## REQUIREMENT
Repeat exactly the lines of the entries below from the one with "2020-Sep-04 07:35:42 :: [x86_64]" through the one with "2020-Sep-04 07:35:56 :: [i586]", both ends included, and nothing else.

## DATA FOR THIS EXERCISE
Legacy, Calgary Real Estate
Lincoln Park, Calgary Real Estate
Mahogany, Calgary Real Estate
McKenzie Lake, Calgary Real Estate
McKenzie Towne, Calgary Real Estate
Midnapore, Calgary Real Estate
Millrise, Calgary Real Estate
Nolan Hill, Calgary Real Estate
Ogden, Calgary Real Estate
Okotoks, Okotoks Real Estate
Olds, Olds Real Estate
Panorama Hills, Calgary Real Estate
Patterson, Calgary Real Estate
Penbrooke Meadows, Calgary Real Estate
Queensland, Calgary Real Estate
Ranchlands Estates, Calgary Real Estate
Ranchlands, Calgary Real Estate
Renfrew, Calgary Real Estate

==

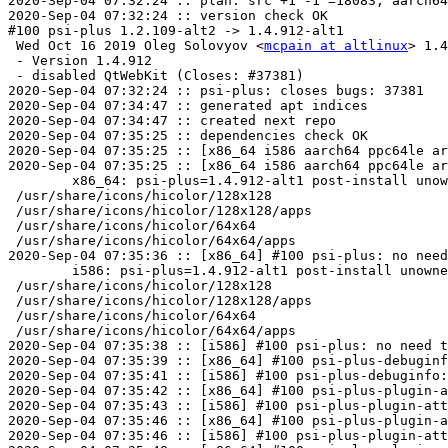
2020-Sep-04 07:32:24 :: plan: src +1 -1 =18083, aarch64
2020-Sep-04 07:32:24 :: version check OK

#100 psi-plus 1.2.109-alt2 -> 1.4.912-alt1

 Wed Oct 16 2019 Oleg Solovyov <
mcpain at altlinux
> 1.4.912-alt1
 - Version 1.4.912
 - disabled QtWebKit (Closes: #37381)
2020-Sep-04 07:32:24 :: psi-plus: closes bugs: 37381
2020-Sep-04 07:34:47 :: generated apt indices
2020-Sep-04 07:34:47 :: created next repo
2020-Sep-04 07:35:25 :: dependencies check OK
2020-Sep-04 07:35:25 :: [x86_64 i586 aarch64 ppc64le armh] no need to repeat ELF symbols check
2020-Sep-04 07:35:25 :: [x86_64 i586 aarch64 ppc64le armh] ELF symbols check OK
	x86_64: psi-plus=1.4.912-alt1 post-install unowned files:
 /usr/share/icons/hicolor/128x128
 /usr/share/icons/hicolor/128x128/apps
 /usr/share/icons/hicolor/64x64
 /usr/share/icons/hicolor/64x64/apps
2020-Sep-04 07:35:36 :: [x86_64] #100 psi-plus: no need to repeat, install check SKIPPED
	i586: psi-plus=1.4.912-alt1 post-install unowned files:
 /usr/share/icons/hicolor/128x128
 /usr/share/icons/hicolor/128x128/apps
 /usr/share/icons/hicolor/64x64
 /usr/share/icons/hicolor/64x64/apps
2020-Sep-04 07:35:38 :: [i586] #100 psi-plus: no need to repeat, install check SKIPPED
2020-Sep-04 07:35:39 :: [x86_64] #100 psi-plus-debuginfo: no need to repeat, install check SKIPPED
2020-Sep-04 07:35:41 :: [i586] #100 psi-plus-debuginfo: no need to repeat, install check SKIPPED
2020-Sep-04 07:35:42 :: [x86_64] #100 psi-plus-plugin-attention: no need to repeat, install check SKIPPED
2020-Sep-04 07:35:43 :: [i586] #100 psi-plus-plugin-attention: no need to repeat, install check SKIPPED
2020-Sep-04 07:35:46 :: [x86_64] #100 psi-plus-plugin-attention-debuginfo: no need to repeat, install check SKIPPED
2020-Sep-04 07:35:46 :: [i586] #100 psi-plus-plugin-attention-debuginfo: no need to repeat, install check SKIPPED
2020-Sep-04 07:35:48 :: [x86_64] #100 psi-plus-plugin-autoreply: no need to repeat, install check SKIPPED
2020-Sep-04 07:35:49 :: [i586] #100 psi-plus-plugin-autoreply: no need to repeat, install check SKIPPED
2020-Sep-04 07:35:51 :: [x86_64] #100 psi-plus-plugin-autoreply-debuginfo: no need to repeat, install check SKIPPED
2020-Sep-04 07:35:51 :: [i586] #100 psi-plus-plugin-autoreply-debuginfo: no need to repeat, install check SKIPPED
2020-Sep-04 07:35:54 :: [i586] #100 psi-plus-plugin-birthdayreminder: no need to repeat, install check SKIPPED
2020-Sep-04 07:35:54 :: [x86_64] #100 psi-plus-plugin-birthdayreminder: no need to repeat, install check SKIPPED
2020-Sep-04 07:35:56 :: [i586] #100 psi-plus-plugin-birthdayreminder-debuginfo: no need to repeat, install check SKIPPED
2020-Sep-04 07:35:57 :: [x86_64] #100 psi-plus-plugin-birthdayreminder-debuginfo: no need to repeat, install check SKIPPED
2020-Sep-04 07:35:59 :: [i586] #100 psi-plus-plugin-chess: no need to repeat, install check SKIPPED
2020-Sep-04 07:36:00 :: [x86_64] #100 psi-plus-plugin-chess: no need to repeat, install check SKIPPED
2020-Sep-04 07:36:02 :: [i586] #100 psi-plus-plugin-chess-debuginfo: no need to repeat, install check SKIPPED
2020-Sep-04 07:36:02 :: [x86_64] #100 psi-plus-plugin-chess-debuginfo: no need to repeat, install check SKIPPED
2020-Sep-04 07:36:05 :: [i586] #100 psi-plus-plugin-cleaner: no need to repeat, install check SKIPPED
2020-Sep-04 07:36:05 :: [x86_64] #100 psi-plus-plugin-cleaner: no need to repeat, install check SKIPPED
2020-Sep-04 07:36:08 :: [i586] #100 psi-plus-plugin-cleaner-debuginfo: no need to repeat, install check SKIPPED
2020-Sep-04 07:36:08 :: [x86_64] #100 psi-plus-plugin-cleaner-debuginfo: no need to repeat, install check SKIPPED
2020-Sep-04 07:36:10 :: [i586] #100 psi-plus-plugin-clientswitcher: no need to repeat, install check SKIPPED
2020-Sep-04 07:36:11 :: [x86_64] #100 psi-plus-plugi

## TASK OUTPUT
2020-Sep-04 07:35:42 :: [x86_64] #100 psi-plus-plugin-attention: no need to repeat, install check SKIPPED
2020-Sep-04 07:35:43 :: [i586] #100 psi-plus-plugin-attention: no need to repeat, install check SKIPPED
2020-Sep-04 07:35:46 :: [x86_64] #100 psi-plus-plugin-attention-debuginfo: no need to repeat, install check SKIPPED
2020-Sep-04 07:35:46 :: [i586] #100 psi-plus-plugin-attention-debuginfo: no need to repeat, install check SKIPPED
2020-Sep-04 07:35:48 :: [x86_64] #100 psi-plus-plugin-autoreply: no need to repeat, install check SKIPPED
2020-Sep-04 07:35:49 :: [i586] #100 psi-plus-plugin-autoreply: no need to repeat, install check SKIPPED
2020-Sep-04 07:35:51 :: [x86_64] #100 psi-plus-plugin-autoreply-debuginfo: no need to repeat, install check SKIPPED
2020-Sep-04 07:35:51 :: [i586] #100 psi-plus-plugin-autoreply-debuginfo: no need to repeat, install check SKIPPED
2020-Sep-04 07:35:54 :: [i586] #100 psi-plus-plugin-birthdayreminder: no need to repeat, install check SKIPPED
2020-Sep-04 07:35:54 :: [x86_64] #100 psi-plus-plugin-birthdayreminder: no need to repeat, install check SKIPPED
2020-Sep-04 07:35:56 :: [i586] #100 psi-plus-plugin-birthdayreminder-debuginfo: no need to repeat, install check SKIPPED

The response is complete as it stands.